What’s less remembered is the building’s original identity as a Masonic temple. Different sources between 1926 and 1946 call it the United Masonic Temple or the New Masonic Temple. It was “new” because the Freemasons moved there from Burnham and Root’s original Chicago Masonic Temple a block east at State and Randolph, which was completed in 1892 (it was razed in 1939, and the Joffrey Ballet building now stands on its site).
The building’s 1978 nomination form for the National Register of Historic Places hints at the true nature of the floors above the Oriental, though they were by then chopped up into offices:
The new Masonic building is a masterpiece of engineering. Noteworthy here is the fact that the Oriental Theatre occupies floors 1 through 8 of the rear of the building. Built directly over the theater are four Masonic halls on the 9th floor, three halls on the 10th floor, two on the 12th floor, and one as large as the theatre itself on the 14th to 16th floors. The fact that there are eight stories (10 auditoriums), all with no visible support, directly above the theatre which throughout its whole interior contains no visible supports, is certainly a tribute to Rapp and Rapp’s engineering abilities.
That top hall was in its earliest incarnation a 1,900-seat auditorium, the bones of which could still be seen in raw form at ZinZanni’s mock groundbreaking event in September (it involved a shovel, tossed glitter, and extravagant costumes).
And the space hosted more than Masonic rites. While there’s no evidence of legitimate theater being staged there, the Tribune archives offer examples of the kinds of public events that did take place there in the ’20s and ’30s. Display ads inform readers of a “free lecture on Christian Science by John W. Doorly, C.S.B., of London, England” and a Salvation Army–sponsored appearance by “Commander Evangeline Booth, one of the world’s greatest women speakers.”

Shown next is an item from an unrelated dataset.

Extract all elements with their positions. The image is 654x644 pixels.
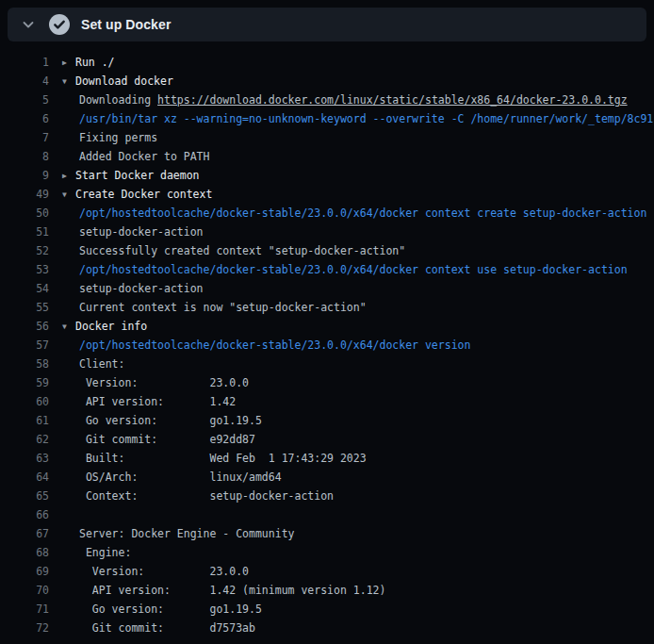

In 1929, the John Marshall Law School held its commencement ceremony in the auditorium, prompting the headline “FIVE WOMEN GET DEGREES AS LAW CLASS GRADUATES.” In 1938, a once-thriving Swedish fraternal organization took over the hall for a pageant celebrating the 300th anniversary of the first Swedish colony in America; the cast was some 350 strong.
But my favorite tale out of the Masonic building assembly hall is chronicled in a January 16, 1928 Tribune story headlined, “MASKED ORATOR FINDS CHICAGO A SINFUL CITY.” It details a sensational lecture by “a black robed, black hooded figure” to an audience of 800. Introduced by the Rev. Philip Yarrow, superintendent of the “Illinois Vigilance Association,” the masked man claimed to be an ex-Secret Service agent who had immersed himself in Chicago’s underworld for the last eight years.
“I have stalked through every dive in the city. I have visited Cicero’s dens of iniquity. I have played poker with the brother of Al Capone,” our hero had pronounced. The un-bylined Trib reporter, possibly hinting at their own mild amusement, describes the educational portion of the evening: “Argot was explained to them. ‘Grand,’ the man in the mask declared, meant $1,000. And a ‘C-note’ was $100. Such phrases as ‘racket,’ ‘put the finger,’ and ‘make a squawk’ were interpreted.”
And then the reporter returns to quoting the speaker: “Chicago has sold her soul for pleasure. Old Rome in all its licentiousness was never like this city. There are more seats in Loop theaters than in all the churches in the city.”
One can only imagine what the masked orator would think of dinner and a circus taking over his stage.